- _Provided entries_:
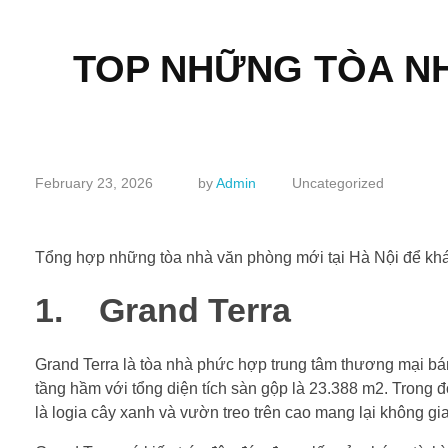
TOP NHỮNG TÒA NH
February 23, 2026
by
Admin
Uncategorized
TOP NHỮNG TÒA NHÀ 
Tổng hợp những tòa nhà văn phòng mới tại Hà Nội để kh
1. Grand Terra
Grand Terra là tòa nhà phức hợp trung tâm thương mại bá
tầng hầm với tổng diện tích sàn gộp là 23.388 m2. Trong đ
là logia cây xanh và vườn treo trên cao mang lại không gi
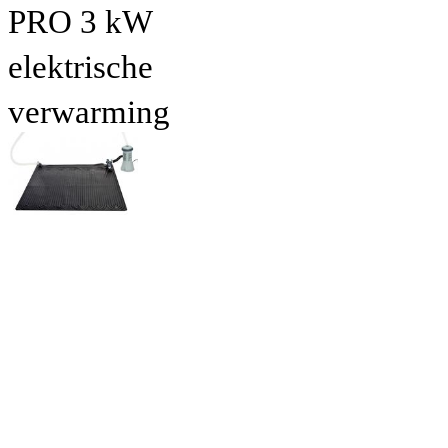
PRO 3 kW
elektrische
verwarming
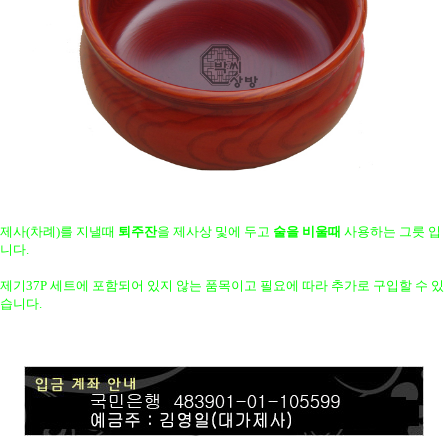
제사(차례)를 지낼때
퇴주잔
을 제사상 및에 두고
술을 비울때
사용하는 그릇 입
니다.
제기37P 세트에 포함되어 있지 않는 품목이고 필요에 따라 추가로 구입할 수 있
습니다.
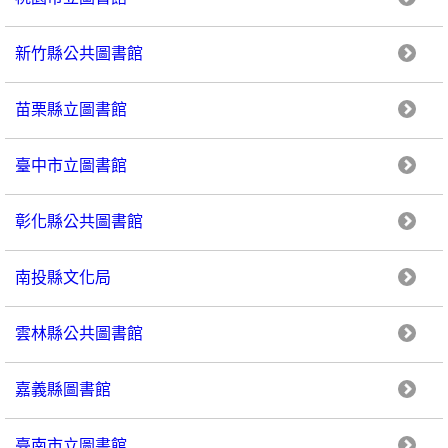
新竹縣公共圖書館
苗栗縣立圖書館
臺中市立圖書館
彰化縣公共圖書館
南投縣文化局
雲林縣公共圖書館
嘉義縣圖書館
臺南市立圖書館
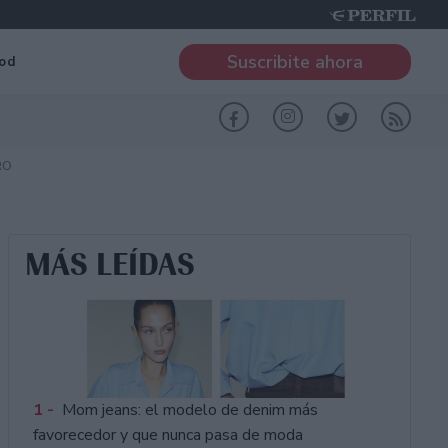
Suscribite ahora
od
RO
MÁS LEÍDAS
1 -
Mom jeans: el modelo de denim más
favorecedor y que nunca pasa de moda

- _Exercise directions_:
Only the text is to be copied: please reproduce the records exactly and drop the pictures.

- _Exercise response_:
TOP NHỮNG TÒA NH
February 23, 2026
by
Admin
Uncategorized
TOP NHỮNG TÒA NHÀ 
Tổng hợp những tòa nhà văn phòng mới tại Hà Nội để kh
1. Grand Terra
Grand Terra là tòa nhà phức hợp trung tâm thương mại bá
tầng hầm với tổng diện tích sàn gộp là 23.388 m2. Trong đ
là logia cây xanh và vườn treo trên cao mang lại không gi
PRO 3 kW
elektrische
verwarming
제사(차례)를 지낼때
퇴주잔
을 제사상 및에 두고
술을 비울때
사용하는 그릇 입
니다.
제기37P 세트에 포함되어 있지 않는 품목이고 필요에 따라 추가로 구입할 수 있
습니다.
新竹縣公共圖書館
苗栗縣立圖書館
臺中市立圖書館
彰化縣公共圖書館
南投縣文化局
雲林縣公共圖書館
嘉義縣圖書館
臺南市立圖書館
Suscribite ahora
od
RO
MÁS LEÍDAS
1 -
Mom jeans: el modelo de denim más
favorecedor y que nunca pasa de moda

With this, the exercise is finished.